• [To do]: Each entry below is to be written out exactly, and the pictures are to be left out.

• [Stored dataset items]:
>>>
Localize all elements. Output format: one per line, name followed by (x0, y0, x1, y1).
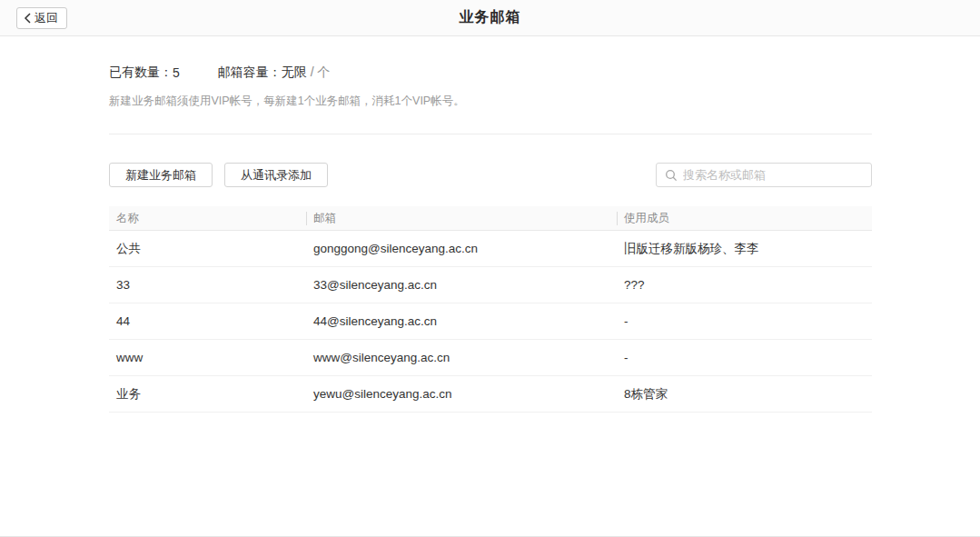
cell-members: - (617, 314, 872, 328)
cell-email: 33@silenceyang.ac.cn (306, 278, 617, 292)
table-row[interactable]: 公共 gonggong@silenceyang.ac.cn 旧版迁移新版杨珍、李… (109, 231, 872, 267)
cell-name: 公共 (109, 241, 306, 257)
cell-email: yewu@silenceyang.ac.cn (306, 387, 617, 401)
cell-members: 旧版迁移新版杨珍、李李 (617, 241, 872, 257)
stat-existing-count-label: 已有数量： (109, 65, 173, 81)
add-from-contacts-button[interactable]: 从通讯录添加 (224, 163, 328, 187)
table-row[interactable]: 33 33@silenceyang.ac.cn ??? (109, 267, 872, 303)
vip-hint-text: 新建业务邮箱须使用VIP帐号，每新建1个业务邮箱，消耗1个VIP帐号。 (109, 94, 872, 109)
back-button[interactable]: 返回 (16, 7, 67, 29)
search-icon (665, 169, 678, 182)
top-bar: 返回 业务邮箱 (0, 0, 980, 36)
stat-capacity-value: 无限 (282, 65, 307, 81)
page-title: 业务邮箱 (0, 8, 980, 27)
create-mailbox-button[interactable]: 新建业务邮箱 (109, 163, 213, 187)
cell-email: gonggong@silenceyang.ac.cn (306, 242, 617, 255)
cell-members: ??? (617, 278, 872, 292)
table-row[interactable]: 业务 yewu@silenceyang.ac.cn 8栋管家 (109, 376, 872, 413)
stat-capacity: 邮箱容量： 无限 / 个 (218, 65, 331, 81)
cell-name: 业务 (109, 386, 306, 403)
stat-capacity-label: 邮箱容量： (218, 65, 282, 81)
back-button-label: 返回 (35, 10, 58, 26)
section-divider (109, 134, 872, 134)
stat-existing-count-value: 5 (173, 65, 180, 80)
stat-existing-count: 已有数量： 5 (109, 65, 180, 81)
column-header-name: 名称 (109, 206, 306, 231)
cell-members: - (617, 351, 872, 364)
cell-name: 44 (109, 314, 306, 328)
cell-email: www@silenceyang.ac.cn (306, 351, 617, 364)
mailbox-table: 名称 邮箱 使用成员 公共 gonggong@silenceyang.ac.cn… (109, 206, 872, 413)
content-area: 已有数量： 5 邮箱容量： 无限 / 个 新建业务邮箱须使用VIP帐号，每新建1… (0, 65, 980, 413)
search-input[interactable] (683, 168, 864, 182)
column-header-email: 邮箱 (306, 206, 617, 231)
cell-email: 44@silenceyang.ac.cn (306, 314, 617, 328)
table-row[interactable]: www www@silenceyang.ac.cn - (109, 340, 872, 376)
cell-name: 33 (109, 278, 306, 292)
table-row[interactable]: 44 44@silenceyang.ac.cn - (109, 303, 872, 340)
search-box[interactable] (656, 163, 872, 187)
cell-members: 8栋管家 (617, 386, 872, 403)
column-header-members: 使用成员 (617, 206, 872, 231)
cell-name: www (109, 351, 306, 364)
toolbar-button-group: 新建业务邮箱 从通讯录添加 (109, 163, 328, 187)
stats-row: 已有数量： 5 邮箱容量： 无限 / 个 (109, 65, 872, 81)
toolbar: 新建业务邮箱 从通讯录添加 (109, 163, 872, 187)
stat-capacity-unit: / 个 (307, 65, 331, 81)
business-mailbox-page: 返回 业务邮箱 已有数量： 5 邮箱容量： 无限 / 个 新建业务邮箱须使用VI… (0, 0, 980, 537)
chevron-left-icon (24, 13, 32, 24)
table-header-row: 名称 邮箱 使用成员 (109, 206, 872, 231)
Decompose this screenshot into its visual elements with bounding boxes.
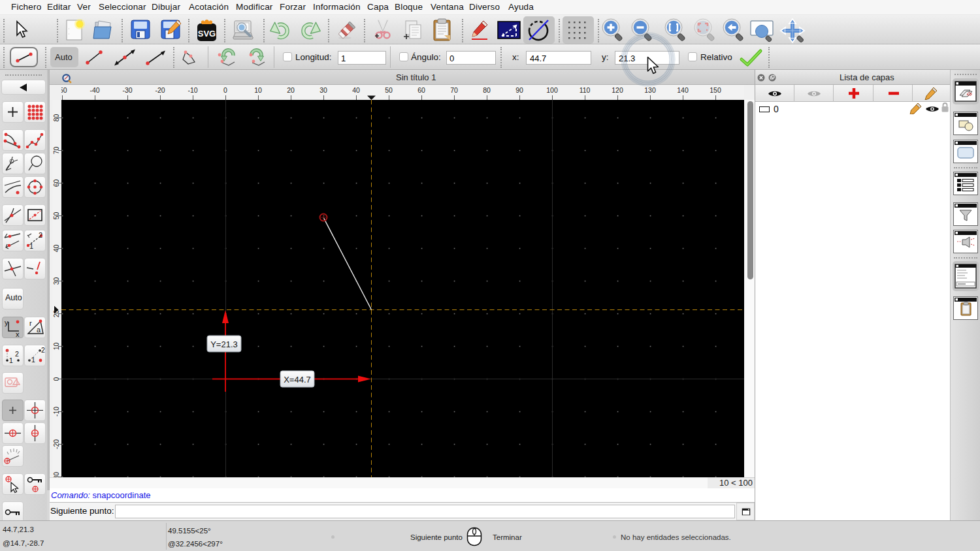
- svg-text:-10: -10: [188, 86, 197, 94]
- svg-text:-50: -50: [61, 86, 67, 94]
- svg-text:20: 20: [287, 86, 295, 94]
- svg-text:40: 40: [352, 86, 360, 94]
- svg-text:x: x: [16, 330, 20, 338]
- svg-text:r: r: [29, 319, 32, 327]
- svg-text:SVG: SVG: [198, 29, 216, 39]
- svg-text:10: 10: [254, 86, 262, 94]
- svg-text:a: a: [37, 326, 41, 334]
- svg-text:140: 140: [677, 86, 689, 94]
- svg-text:X=44.7: X=44.7: [284, 375, 311, 385]
- svg-text:50: 50: [385, 86, 393, 94]
- svg-text:2: 2: [15, 350, 19, 358]
- svg-text:0: 0: [223, 86, 227, 94]
- svg-text:100: 100: [546, 86, 558, 94]
- svg-text:150: 150: [710, 86, 721, 94]
- svg-text:130: 130: [644, 86, 656, 94]
- svg-text:-30: -30: [122, 86, 132, 94]
- svg-text:80: 80: [483, 86, 491, 94]
- svg-text:120: 120: [612, 86, 623, 94]
- svg-text:90: 90: [515, 86, 523, 94]
- svg-text:Y=21.3: Y=21.3: [210, 339, 238, 349]
- svg-text:2: 2: [41, 346, 45, 354]
- svg-text:70: 70: [450, 86, 458, 94]
- svg-text:1: 1: [31, 356, 35, 364]
- svg-text:1: 1: [9, 356, 13, 364]
- svg-text:-30: -30: [52, 472, 60, 477]
- svg-text:1: 1: [29, 242, 33, 250]
- svg-text:2: 2: [39, 231, 42, 239]
- svg-text:110: 110: [580, 86, 591, 94]
- svg-text:y: y: [5, 319, 8, 326]
- svg-text:-20: -20: [155, 86, 165, 94]
- svg-text:-40: -40: [90, 86, 99, 94]
- svg-text:60: 60: [417, 86, 425, 94]
- svg-text:30: 30: [319, 86, 327, 94]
<<<
• [Exercise output]:
Localize all elements. Output format: one per line, name followed by (x0, y0, x1, y1).
cell-members: - (617, 314, 872, 328)
cell-email: 33@silenceyang.ac.cn (306, 278, 617, 292)
table-row[interactable]: 公共 gonggong@silenceyang.ac.cn 旧版迁移新版杨珍、李… (109, 231, 872, 267)
cell-name: 公共 (109, 241, 306, 257)
cell-email: yewu@silenceyang.ac.cn (306, 387, 617, 401)
cell-members: 旧版迁移新版杨珍、李李 (617, 241, 872, 257)
stat-existing-count-label: 已有数量： (109, 65, 173, 81)
add-from-contacts-button[interactable]: 从通讯录添加 (224, 163, 328, 187)
table-row[interactable]: 33 33@silenceyang.ac.cn ??? (109, 267, 872, 303)
vip-hint-text: 新建业务邮箱须使用VIP帐号，每新建1个业务邮箱，消耗1个VIP帐号。 (109, 94, 872, 109)
back-button[interactable]: 返回 (16, 7, 67, 29)
search-icon (665, 169, 678, 182)
top-bar: 返回 业务邮箱 (0, 0, 980, 36)
stat-capacity-value: 无限 (282, 65, 307, 81)
page-title: 业务邮箱 (0, 8, 980, 27)
create-mailbox-button[interactable]: 新建业务邮箱 (109, 163, 213, 187)
cell-email: gonggong@silenceyang.ac.cn (306, 242, 617, 255)
cell-members: ??? (617, 278, 872, 292)
table-row[interactable]: 业务 yewu@silenceyang.ac.cn 8栋管家 (109, 376, 872, 413)
stat-capacity: 邮箱容量： 无限 / 个 (218, 65, 331, 81)
cell-name: 业务 (109, 386, 306, 403)
stat-capacity-label: 邮箱容量： (218, 65, 282, 81)
back-button-label: 返回 (35, 10, 58, 26)
section-divider (109, 134, 872, 134)
stat-existing-count-value: 5 (173, 65, 180, 80)
stat-existing-count: 已有数量： 5 (109, 65, 180, 81)
column-header-name: 名称 (109, 206, 306, 231)
cell-members: - (617, 351, 872, 364)
cell-name: 44 (109, 314, 306, 328)
cell-email: www@silenceyang.ac.cn (306, 351, 617, 364)
mailbox-table: 名称 邮箱 使用成员 公共 gonggong@silenceyang.ac.cn… (109, 206, 872, 413)
content-area: 已有数量： 5 邮箱容量： 无限 / 个 新建业务邮箱须使用VIP帐号，每新建1… (0, 65, 980, 413)
search-input[interactable] (683, 168, 864, 182)
column-header-email: 邮箱 (306, 206, 617, 231)
cell-email: 44@silenceyang.ac.cn (306, 314, 617, 328)
table-row[interactable]: www www@silenceyang.ac.cn - (109, 340, 872, 376)
cell-name: 33 (109, 278, 306, 292)
table-row[interactable]: 44 44@silenceyang.ac.cn - (109, 303, 872, 340)
search-box[interactable] (656, 163, 872, 187)
cell-members: 8栋管家 (617, 386, 872, 403)
column-header-members: 使用成员 (617, 206, 872, 231)
cell-name: www (109, 351, 306, 364)
toolbar-button-group: 新建业务邮箱 从通讯录添加 (109, 163, 328, 187)
stats-row: 已有数量： 5 邮箱容量： 无限 / 个 (109, 65, 872, 81)
toolbar: 新建业务邮箱 从通讯录添加 (109, 163, 872, 187)
stat-capacity-unit: / 个 (307, 65, 331, 81)
business-mailbox-page: 返回 业务邮箱 已有数量： 5 邮箱容量： 无限 / 个 新建业务邮箱须使用VI… (0, 0, 980, 537)
chevron-left-icon (24, 13, 32, 24)
table-header-row: 名称 邮箱 使用成员 (109, 206, 872, 231)
Decompose this screenshot into its visual elements with bounding boxes.
- svg-text:-10: -10: [188, 86, 197, 94]
- svg-text:-50: -50: [61, 86, 67, 94]
- svg-text:20: 20: [287, 86, 295, 94]
- svg-text:40: 40: [352, 86, 360, 94]
- svg-text:x: x: [16, 330, 20, 338]
- svg-text:r: r: [29, 319, 32, 327]
- svg-text:SVG: SVG: [198, 29, 216, 39]
- svg-text:10: 10: [254, 86, 262, 94]
- svg-text:a: a: [37, 326, 41, 334]
- svg-text:140: 140: [677, 86, 689, 94]
- svg-text:X=44.7: X=44.7: [284, 375, 311, 385]
- svg-text:50: 50: [385, 86, 393, 94]
- svg-text:2: 2: [15, 350, 19, 358]
- svg-text:0: 0: [223, 86, 227, 94]
- svg-text:100: 100: [546, 86, 558, 94]
- svg-text:150: 150: [710, 86, 721, 94]
- svg-text:130: 130: [644, 86, 656, 94]
- svg-text:-30: -30: [122, 86, 132, 94]
- svg-text:80: 80: [483, 86, 491, 94]
- svg-text:120: 120: [612, 86, 623, 94]
- svg-text:90: 90: [515, 86, 523, 94]
- svg-text:Y=21.3: Y=21.3: [210, 339, 238, 349]
- svg-text:2: 2: [41, 346, 45, 354]
- svg-text:70: 70: [450, 86, 458, 94]
- svg-text:1: 1: [31, 356, 35, 364]
- svg-text:1: 1: [9, 356, 13, 364]
- svg-text:-30: -30: [52, 472, 60, 477]
- svg-text:1: 1: [29, 242, 33, 250]
- svg-text:2: 2: [39, 231, 42, 239]
- svg-text:110: 110: [580, 86, 591, 94]
- svg-text:y: y: [5, 319, 8, 326]
- svg-text:-20: -20: [155, 86, 165, 94]
- svg-text:-40: -40: [90, 86, 99, 94]
- svg-text:60: 60: [417, 86, 425, 94]
- svg-text:30: 30: [319, 86, 327, 94]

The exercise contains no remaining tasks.